The file duplicates information (whether the node is or is not active) which is kept by heartbeat daemon. We decided to go this way, to be able to remove heartbeat daemon and manually control both nodes of the cluster.

4.2  Resource “firewall”

This resource controls firewall rules of a node. When the node becomes active, all FW rules are preventively re-set. When the node becomes passive, the FW rules remains intact.

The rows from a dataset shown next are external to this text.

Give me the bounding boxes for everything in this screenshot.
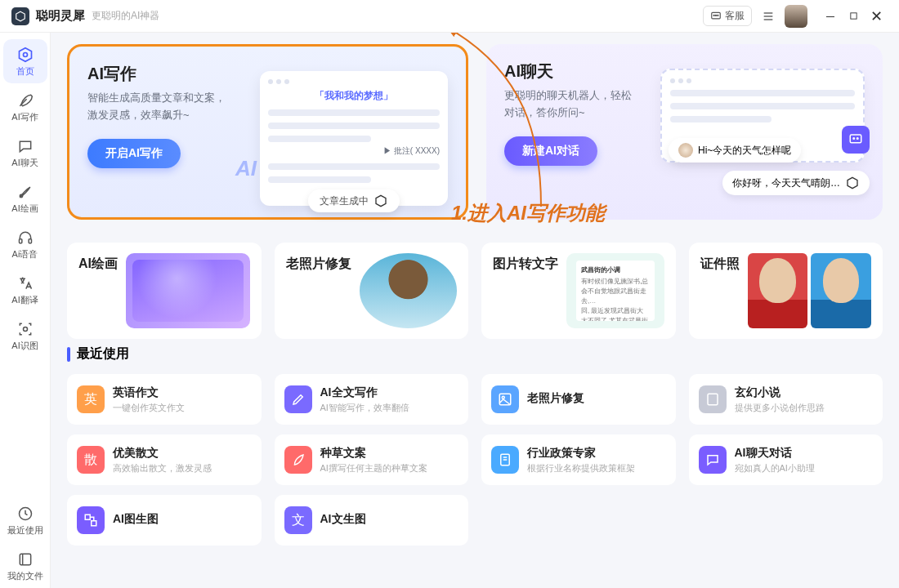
pen-icon [284,385,312,413]
recent-item[interactable]: 玄幻小说提供更多小说创作思路 [689,374,883,425]
folder-icon [16,550,34,568]
recent-item[interactable]: 散优美散文高效输出散文，激发灵感 [67,434,262,485]
hero-write-preview: 「我和我的梦想」 ▶ 批注( XXXX) AI 文章生成中 [260,71,448,206]
sidebar-item-label: 首页 [16,65,34,78]
window-minimize[interactable]: ─ [819,5,842,28]
sidebar-item-label: AI绘画 [11,203,38,215]
feature-thumb-id [748,253,872,328]
book-icon [699,385,727,413]
sidebar-item-recent[interactable]: 最近使用 [3,498,47,542]
svg-point-2 [713,15,714,16]
recent-item[interactable]: 英英语作文一键创作英文作文 [67,374,262,425]
sidebar-item-label: AI识图 [11,340,38,352]
svg-point-4 [718,15,718,16]
sidebar-item-ocr[interactable]: AI识图 [3,314,47,358]
recent-title: 种草文案 [320,446,427,461]
titlebar: 聪明灵犀 更聪明的AI神器 客服 ─ ✕ [0,0,899,33]
recent-item[interactable]: AI全文写作AI智能写作，效率翻倍 [275,374,469,425]
preview-title: 「我和我的梦想」 [268,89,440,103]
recent-item[interactable]: AI聊天对话宛如真人的AI小助理 [689,434,883,485]
user-avatar[interactable] [785,5,807,28]
window-close[interactable]: ✕ [865,5,888,28]
clock-icon [16,505,34,523]
recent-item[interactable]: 种草文案AI撰写任何主题的种草文案 [275,434,469,485]
sidebar-item-voice[interactable]: Ai语音 [3,222,47,266]
feature-thumb-paint [126,253,250,328]
chat-bubble-icon [16,137,34,155]
svg-rect-17 [20,554,30,564]
svg-rect-25 [708,394,718,405]
svg-marker-22 [848,177,857,188]
hero-chat-desc: 更聪明的聊天机器人，轻松 对话，答你所问~ [504,87,668,122]
hamburger-menu[interactable] [758,7,778,26]
recent-item[interactable]: 老照片修复 [481,374,676,425]
doc-icon [491,446,519,474]
hero-write-desc: 智能生成高质量文章和文案， 激发灵感，效率飙升~ [87,90,251,124]
recent-item[interactable]: 行业政策专家根据行业名称提供政策框架 [481,434,676,485]
customer-service-label: 客服 [725,9,745,23]
recent-desc: AI智能写作，效率翻倍 [320,402,409,414]
txt2img-icon: 文 [284,506,312,534]
leaf-icon [284,446,312,474]
sidebar-item-translate[interactable]: AI翻译 [3,268,47,312]
brush-icon [16,183,34,201]
sidebar-item-label: AI聊天 [11,157,38,169]
svg-rect-13 [19,238,21,243]
sidebar-item-chat[interactable]: AI聊天 [3,131,47,175]
sidebar-item-home[interactable]: 首页 [3,39,47,83]
chat-icon [710,11,722,22]
sidebar: 首页 AI写作 AI聊天 AI绘画 Ai语音 AI翻译 AI识图 最近使用 我的… [0,33,51,588]
svg-rect-30 [92,521,96,526]
recent-title: 行业政策专家 [527,446,635,461]
sidebar-item-label: 最近使用 [7,524,43,537]
recent-title: AI图生图 [113,512,159,527]
window-maximize[interactable] [842,5,865,28]
sidebar-item-files[interactable]: 我的文件 [3,544,47,588]
chat-bubble-user: Hi~今天的天气怎样呢 [669,138,801,163]
recent-title: 优美散文 [113,446,212,461]
svg-point-15 [23,327,27,331]
menu-icon [762,10,775,23]
feature-card-photo-restore[interactable]: 老照片修复 [275,243,469,339]
english-icon: 英 [77,385,105,413]
hero-card-write[interactable]: AI写作 智能生成高质量文章和文案， 激发灵感，效率飙升~ 开启AI写作 「我和… [67,44,468,220]
sidebar-item-paint[interactable]: AI绘画 [3,176,47,220]
feature-thumb-photo [360,253,458,328]
hero-card-chat[interactable]: AI聊天 更聪明的聊天机器人，轻松 对话，答你所问~ 新建AI对话 Hi~今天的… [486,44,883,220]
svg-marker-9 [19,47,31,61]
recent-item[interactable]: 文AI文生图 [275,495,469,546]
recent-desc: AI撰写任何主题的种草文案 [320,462,427,474]
svg-point-20 [853,138,855,140]
customer-service-button[interactable]: 客服 [703,6,752,26]
app-name: 聪明灵犀 [36,8,85,24]
feature-card-id-photo[interactable]: 证件照 [689,243,883,339]
preview-tag: ▶ 批注( XXXX) [268,145,440,157]
recent-item[interactable]: AI图生图 [67,495,262,546]
feature-title: 证件照 [700,256,740,273]
sidebar-item-write[interactable]: AI写作 [3,85,47,129]
recent-desc: 提供更多小说创作思路 [735,402,825,414]
feature-title: 图片转文字 [493,256,558,273]
square-icon [849,11,858,20]
recent-heading: 最近使用 [67,345,883,363]
sidebar-item-label: AI翻译 [11,294,38,306]
main-content: AI写作 智能生成高质量文章和文案， 激发灵感，效率飙升~ 开启AI写作 「我和… [51,33,899,588]
hexagon-icon [373,194,388,208]
feature-card-paint[interactable]: AI绘画 [67,243,262,339]
svg-point-10 [23,52,27,56]
recent-title: 玄幻小说 [735,385,825,400]
recent-desc: 宛如真人的AI小助理 [735,462,815,474]
chat-icon [699,446,727,474]
recent-title: AI聊天对话 [735,446,815,461]
svg-point-21 [857,138,859,140]
feature-thumb-doc: 武昌街的小调有时候们像见施深书,总会不自觉地跟武昌街走去,…回, 最近发现武昌街… [566,253,664,328]
start-ai-write-button[interactable]: 开启AI写作 [87,139,181,168]
recent-desc: 根据行业名称提供政策框架 [527,462,635,474]
app-logo [11,7,29,25]
feature-card-ocr[interactable]: 图片转文字 武昌街的小调有时候们像见施深书,总会不自觉地跟武昌街走去,…回, 最… [481,243,676,339]
svg-rect-19 [850,135,861,143]
scan-icon [16,320,34,338]
recent-title: AI全文写作 [320,385,409,400]
new-ai-chat-button[interactable]: 新建AI对话 [504,136,597,166]
app-tagline: 更聪明的AI神器 [92,9,159,23]
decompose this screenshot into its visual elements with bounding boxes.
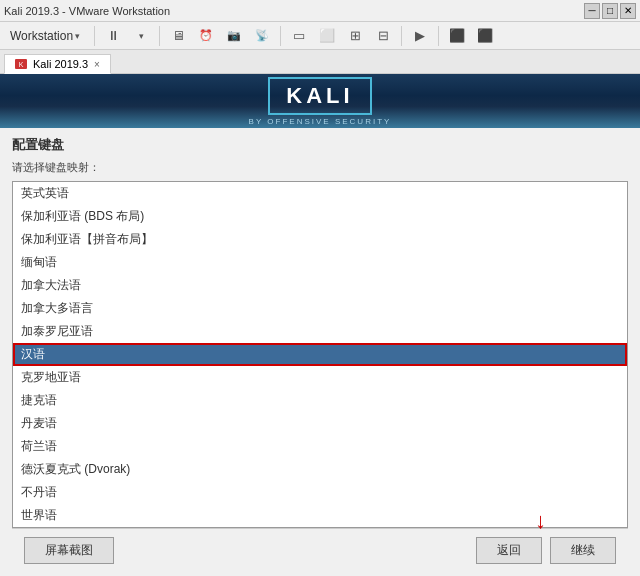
menu-separator-3	[280, 26, 281, 46]
extra-icon-1[interactable]: ⬛	[447, 26, 467, 46]
close-button[interactable]: ✕	[620, 3, 636, 19]
kali-banner: KALI BY OFFENSIVE SECURITY	[0, 74, 640, 128]
list-item[interactable]: 加泰罗尼亚语	[13, 320, 627, 343]
kali-tab[interactable]: K Kali 2019.3 ×	[4, 54, 111, 74]
send-icon[interactable]: ▶	[410, 26, 430, 46]
pause-button[interactable]: ⏸	[103, 26, 123, 46]
vm-settings-icon[interactable]: 🖥	[168, 26, 188, 46]
workstation-dropdown-arrow: ▾	[75, 31, 80, 41]
window-controls: ─ □ ✕	[584, 3, 636, 19]
title-bar: Kali 2019.3 - VMware Workstation ─ □ ✕	[0, 0, 640, 22]
list-item[interactable]: 保加利亚语 (BDS 布局)	[13, 205, 627, 228]
list-item[interactable]: 荷兰语	[13, 435, 627, 458]
list-item[interactable]: 捷克语	[13, 389, 627, 412]
title-bar-left: Kali 2019.3 - VMware Workstation	[4, 5, 170, 17]
screenshot-button[interactable]: 屏幕截图	[24, 537, 114, 564]
kali-sub-text: BY OFFENSIVE SECURITY	[249, 117, 392, 126]
maximize-button[interactable]: □	[602, 3, 618, 19]
menu-bar: Workstation ▾ ⏸ ▾ 🖥 ⏰ 📷 📡 ▭ ⬜ ⊞ ⊟ ▶ ⬛ ⬛	[0, 22, 640, 50]
view-icon-3[interactable]: ⊞	[345, 26, 365, 46]
menu-separator-1	[94, 26, 95, 46]
capture-icon[interactable]: 📷	[224, 26, 244, 46]
arrow-indicator: ↓	[535, 508, 546, 534]
back-button[interactable]: 返回	[476, 537, 542, 564]
workstation-menu[interactable]: Workstation ▾	[4, 27, 86, 45]
tab-bar: K Kali 2019.3 ×	[0, 50, 640, 74]
tab-vm-icon: K	[15, 59, 27, 69]
tab-label: Kali 2019.3	[33, 58, 88, 70]
continue-button[interactable]: 继续	[550, 537, 616, 564]
window-title: Kali 2019.3 - VMware Workstation	[4, 5, 170, 17]
list-item[interactable]: 英式英语	[13, 182, 627, 205]
list-item[interactable]: 克罗地亚语	[13, 366, 627, 389]
kali-logo-text: KALI	[286, 83, 353, 109]
main-area: KALI BY OFFENSIVE SECURITY 配置键盘 请选择键盘映射：…	[0, 74, 640, 576]
network-icon[interactable]: 📡	[252, 26, 272, 46]
list-item[interactable]: 缅甸语	[13, 251, 627, 274]
extra-icon-2[interactable]: ⬛	[475, 26, 495, 46]
config-subtitle: 请选择键盘映射：	[12, 160, 628, 175]
list-item[interactable]: 加拿大多语言	[13, 297, 627, 320]
kali-logo: KALI BY OFFENSIVE SECURITY	[249, 77, 392, 126]
list-item[interactable]: 加拿大法语	[13, 274, 627, 297]
view-icon-2[interactable]: ⬜	[317, 26, 337, 46]
config-title: 配置键盘	[12, 136, 628, 154]
list-item[interactable]: 德沃夏克式 (Dvorak)	[13, 458, 627, 481]
view-icon-4[interactable]: ⊟	[373, 26, 393, 46]
pause-dropdown[interactable]: ▾	[131, 26, 151, 46]
tab-close-button[interactable]: ×	[94, 59, 100, 70]
bottom-bar: 屏幕截图 ↓ 返回 继续	[12, 528, 628, 572]
keyboard-list-scroll[interactable]: 英式英语保加利亚语 (BDS 布局)保加利亚语【拼音布局】缅甸语加拿大法语加拿大…	[13, 182, 627, 527]
list-item[interactable]: 不丹语	[13, 481, 627, 504]
menu-separator-4	[401, 26, 402, 46]
keyboard-list-container: 英式英语保加利亚语 (BDS 布局)保加利亚语【拼音布局】缅甸语加拿大法语加拿大…	[12, 181, 628, 528]
list-item[interactable]: 汉语	[13, 343, 627, 366]
list-item[interactable]: 保加利亚语【拼音布局】	[13, 228, 627, 251]
snapshot-icon[interactable]: ⏰	[196, 26, 216, 46]
menu-separator-2	[159, 26, 160, 46]
config-section: 配置键盘 请选择键盘映射： 英式英语保加利亚语 (BDS 布局)保加利亚语【拼音…	[0, 128, 640, 576]
minimize-button[interactable]: ─	[584, 3, 600, 19]
view-icon-1[interactable]: ▭	[289, 26, 309, 46]
kali-logo-box: KALI	[268, 77, 371, 115]
workstation-label: Workstation	[10, 29, 73, 43]
menu-separator-5	[438, 26, 439, 46]
list-item[interactable]: 丹麦语	[13, 412, 627, 435]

4.3  Resource “ipsec-policies”

This resource controls IPSec policies in Linux kernel on a node. When the node becomes active, all policies are preventively re-set. When the node becomes passive, the IPSec policies remain intact. They never match because they are linked to the IP address which the node no longer controls.

4.4  Resource “racoon”

This resource controls racoon daemon. Racoon is an IKE daemon responsible for negotiation of SA for IPSec. When a node becomes active, racoon is launched. When the node becomes passive, racoon is terminated.

4.5  Resource “radiator”

This resource controls radiator daemon. Radiator is an implementation of RADIUS server, it provides primary function of the cluster. When a node becomes active, radiator is launched. When the node becomes passive radiator is terminated.

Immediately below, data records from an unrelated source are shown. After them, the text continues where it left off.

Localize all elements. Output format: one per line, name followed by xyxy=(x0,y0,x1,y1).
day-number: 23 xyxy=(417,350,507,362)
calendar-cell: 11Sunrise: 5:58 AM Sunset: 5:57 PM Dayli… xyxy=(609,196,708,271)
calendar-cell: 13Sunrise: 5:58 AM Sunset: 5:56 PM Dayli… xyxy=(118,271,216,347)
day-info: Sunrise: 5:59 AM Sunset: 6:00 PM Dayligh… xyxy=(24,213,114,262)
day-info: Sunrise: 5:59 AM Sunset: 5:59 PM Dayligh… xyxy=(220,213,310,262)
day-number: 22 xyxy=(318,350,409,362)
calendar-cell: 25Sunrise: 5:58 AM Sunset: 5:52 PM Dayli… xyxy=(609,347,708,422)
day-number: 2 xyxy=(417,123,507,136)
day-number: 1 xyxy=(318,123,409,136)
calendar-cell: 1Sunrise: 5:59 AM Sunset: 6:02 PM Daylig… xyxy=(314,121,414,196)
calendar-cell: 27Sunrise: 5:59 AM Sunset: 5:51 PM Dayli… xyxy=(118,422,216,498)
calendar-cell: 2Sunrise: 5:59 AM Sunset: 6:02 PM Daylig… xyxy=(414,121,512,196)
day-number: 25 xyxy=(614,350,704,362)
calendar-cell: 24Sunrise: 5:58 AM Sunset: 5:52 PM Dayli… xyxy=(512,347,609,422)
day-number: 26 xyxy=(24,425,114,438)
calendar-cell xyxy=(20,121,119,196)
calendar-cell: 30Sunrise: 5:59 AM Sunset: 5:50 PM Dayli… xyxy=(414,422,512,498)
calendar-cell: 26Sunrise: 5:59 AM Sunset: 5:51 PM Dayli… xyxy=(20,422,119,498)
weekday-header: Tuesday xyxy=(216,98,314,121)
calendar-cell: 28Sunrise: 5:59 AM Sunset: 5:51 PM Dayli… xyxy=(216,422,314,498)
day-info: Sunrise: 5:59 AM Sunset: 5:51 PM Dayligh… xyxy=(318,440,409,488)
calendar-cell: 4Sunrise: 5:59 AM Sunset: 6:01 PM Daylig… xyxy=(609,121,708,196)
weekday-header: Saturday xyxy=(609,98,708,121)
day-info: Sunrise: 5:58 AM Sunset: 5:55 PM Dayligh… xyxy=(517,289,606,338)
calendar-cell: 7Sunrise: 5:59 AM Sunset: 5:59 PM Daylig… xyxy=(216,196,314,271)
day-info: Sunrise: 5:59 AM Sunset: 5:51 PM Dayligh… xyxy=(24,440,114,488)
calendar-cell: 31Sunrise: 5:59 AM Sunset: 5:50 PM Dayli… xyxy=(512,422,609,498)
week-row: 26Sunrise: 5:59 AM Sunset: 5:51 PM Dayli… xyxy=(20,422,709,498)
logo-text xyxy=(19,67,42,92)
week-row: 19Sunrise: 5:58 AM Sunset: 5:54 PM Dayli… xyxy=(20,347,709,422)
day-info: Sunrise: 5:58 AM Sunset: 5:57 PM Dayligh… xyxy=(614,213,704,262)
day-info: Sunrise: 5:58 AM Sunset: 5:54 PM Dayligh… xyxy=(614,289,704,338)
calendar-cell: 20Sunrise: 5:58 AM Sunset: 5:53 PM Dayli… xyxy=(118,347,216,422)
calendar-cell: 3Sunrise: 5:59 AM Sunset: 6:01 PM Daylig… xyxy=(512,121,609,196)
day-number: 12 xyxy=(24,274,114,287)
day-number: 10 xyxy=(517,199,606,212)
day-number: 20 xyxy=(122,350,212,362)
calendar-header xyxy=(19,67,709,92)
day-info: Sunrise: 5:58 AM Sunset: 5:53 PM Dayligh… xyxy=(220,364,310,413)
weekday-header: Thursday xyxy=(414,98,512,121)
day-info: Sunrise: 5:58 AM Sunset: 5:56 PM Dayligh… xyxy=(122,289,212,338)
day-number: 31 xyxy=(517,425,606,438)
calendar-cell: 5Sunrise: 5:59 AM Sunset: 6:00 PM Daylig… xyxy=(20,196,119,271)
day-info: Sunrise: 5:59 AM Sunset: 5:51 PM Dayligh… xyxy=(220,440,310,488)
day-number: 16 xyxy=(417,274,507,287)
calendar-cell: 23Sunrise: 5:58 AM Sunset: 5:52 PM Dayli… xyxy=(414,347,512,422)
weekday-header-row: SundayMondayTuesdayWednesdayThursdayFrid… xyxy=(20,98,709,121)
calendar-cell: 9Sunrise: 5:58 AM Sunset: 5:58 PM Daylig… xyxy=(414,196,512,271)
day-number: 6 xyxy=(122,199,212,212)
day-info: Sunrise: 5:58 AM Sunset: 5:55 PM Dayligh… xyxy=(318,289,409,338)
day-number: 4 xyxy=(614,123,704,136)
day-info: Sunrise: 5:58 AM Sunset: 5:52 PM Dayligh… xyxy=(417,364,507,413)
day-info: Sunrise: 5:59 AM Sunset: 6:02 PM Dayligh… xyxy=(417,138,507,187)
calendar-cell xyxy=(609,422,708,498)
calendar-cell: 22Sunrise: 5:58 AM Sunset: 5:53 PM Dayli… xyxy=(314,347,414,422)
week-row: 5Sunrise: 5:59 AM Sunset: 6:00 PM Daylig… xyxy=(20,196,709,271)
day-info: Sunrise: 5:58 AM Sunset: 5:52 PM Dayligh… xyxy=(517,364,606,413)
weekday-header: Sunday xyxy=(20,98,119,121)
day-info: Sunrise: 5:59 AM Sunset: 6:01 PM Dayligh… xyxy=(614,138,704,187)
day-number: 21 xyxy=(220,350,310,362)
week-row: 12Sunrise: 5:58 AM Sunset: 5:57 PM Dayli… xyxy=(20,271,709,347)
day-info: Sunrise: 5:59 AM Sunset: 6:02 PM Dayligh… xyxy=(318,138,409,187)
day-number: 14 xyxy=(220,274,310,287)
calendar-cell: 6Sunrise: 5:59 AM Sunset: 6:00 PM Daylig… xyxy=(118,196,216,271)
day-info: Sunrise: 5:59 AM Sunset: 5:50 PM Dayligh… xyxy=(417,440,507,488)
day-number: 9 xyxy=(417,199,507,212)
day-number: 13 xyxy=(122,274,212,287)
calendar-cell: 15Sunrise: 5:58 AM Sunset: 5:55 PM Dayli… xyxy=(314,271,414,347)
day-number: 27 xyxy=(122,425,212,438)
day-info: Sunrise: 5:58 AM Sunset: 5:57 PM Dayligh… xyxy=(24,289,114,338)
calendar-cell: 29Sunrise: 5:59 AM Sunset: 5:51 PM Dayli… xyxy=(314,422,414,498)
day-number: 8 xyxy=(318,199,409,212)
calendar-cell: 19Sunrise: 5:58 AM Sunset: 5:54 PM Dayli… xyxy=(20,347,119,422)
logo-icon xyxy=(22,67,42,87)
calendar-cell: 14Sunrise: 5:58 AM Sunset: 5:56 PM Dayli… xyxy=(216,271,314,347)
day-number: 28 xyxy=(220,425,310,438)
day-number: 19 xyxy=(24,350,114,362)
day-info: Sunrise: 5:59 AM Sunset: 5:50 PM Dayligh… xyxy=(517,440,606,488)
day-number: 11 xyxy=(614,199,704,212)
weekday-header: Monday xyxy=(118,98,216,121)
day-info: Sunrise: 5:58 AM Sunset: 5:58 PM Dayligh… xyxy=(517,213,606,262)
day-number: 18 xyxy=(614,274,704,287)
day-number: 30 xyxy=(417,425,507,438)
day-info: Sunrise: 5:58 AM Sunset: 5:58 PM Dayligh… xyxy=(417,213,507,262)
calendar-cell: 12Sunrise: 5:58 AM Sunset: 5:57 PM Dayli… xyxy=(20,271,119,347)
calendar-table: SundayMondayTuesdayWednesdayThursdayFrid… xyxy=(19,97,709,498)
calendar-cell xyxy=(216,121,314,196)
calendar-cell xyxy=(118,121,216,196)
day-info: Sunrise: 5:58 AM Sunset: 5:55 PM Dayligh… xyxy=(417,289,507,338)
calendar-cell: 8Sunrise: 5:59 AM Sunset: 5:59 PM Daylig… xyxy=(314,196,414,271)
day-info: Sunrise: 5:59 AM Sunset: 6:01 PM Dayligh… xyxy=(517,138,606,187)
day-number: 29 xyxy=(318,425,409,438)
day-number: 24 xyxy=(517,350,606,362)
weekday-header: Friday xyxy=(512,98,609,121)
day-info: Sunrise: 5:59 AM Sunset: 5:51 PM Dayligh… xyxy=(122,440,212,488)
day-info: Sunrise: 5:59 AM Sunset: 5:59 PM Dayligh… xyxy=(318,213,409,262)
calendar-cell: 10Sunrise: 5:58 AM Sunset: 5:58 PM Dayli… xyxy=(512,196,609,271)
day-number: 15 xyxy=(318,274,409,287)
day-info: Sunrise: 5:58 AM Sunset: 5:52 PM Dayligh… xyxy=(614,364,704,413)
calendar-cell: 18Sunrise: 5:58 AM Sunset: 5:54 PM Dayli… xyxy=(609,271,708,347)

4.6  Heartbeat daemon configuration

Configuration of the first node:

logfacility local0

initdead 180

keepalive 1
deadtime 180
warntime 20

udpport 694

ucast eth0 195.113.xxx.xxx

auto_failback off

ping 195.113.xxx.1

node node-1
node node-2

Configuration of the second node is identical except the

ucast eth0 195.113.xxx.xxx

option. This option defines IP address of the first node. In configuration of the first node there is the IP address of the second node. If multicast is used the configuration of both nodes is identical. We decided to use unicast not to abuse other systems, connected to the same network segment, by service traffic of the cluster.

The initdead option defines how long the daemon is inactive after start. This feature provides time for system stabilisation after reboot. The keepalive option defines how often the daemon checks status of the cluster nodes. warntime defines how long the daemon waits before it logs warning about possibly failed node. Finally deadtime defines how long the previously active node must be unreachable before the passive node tries to gain control of the cluster.

The ping option defines so called ping node. The ping node is not a member of the cluster (it does not provide any services to the public) but it acts as arbitrator in disputes about the active role in the cluster. If the passive node does not receive any messages from active node, it assumes that the active node has failed but it is permitted to gain cluster control only if it receives replies from the ping node. The ping node is a default gateway.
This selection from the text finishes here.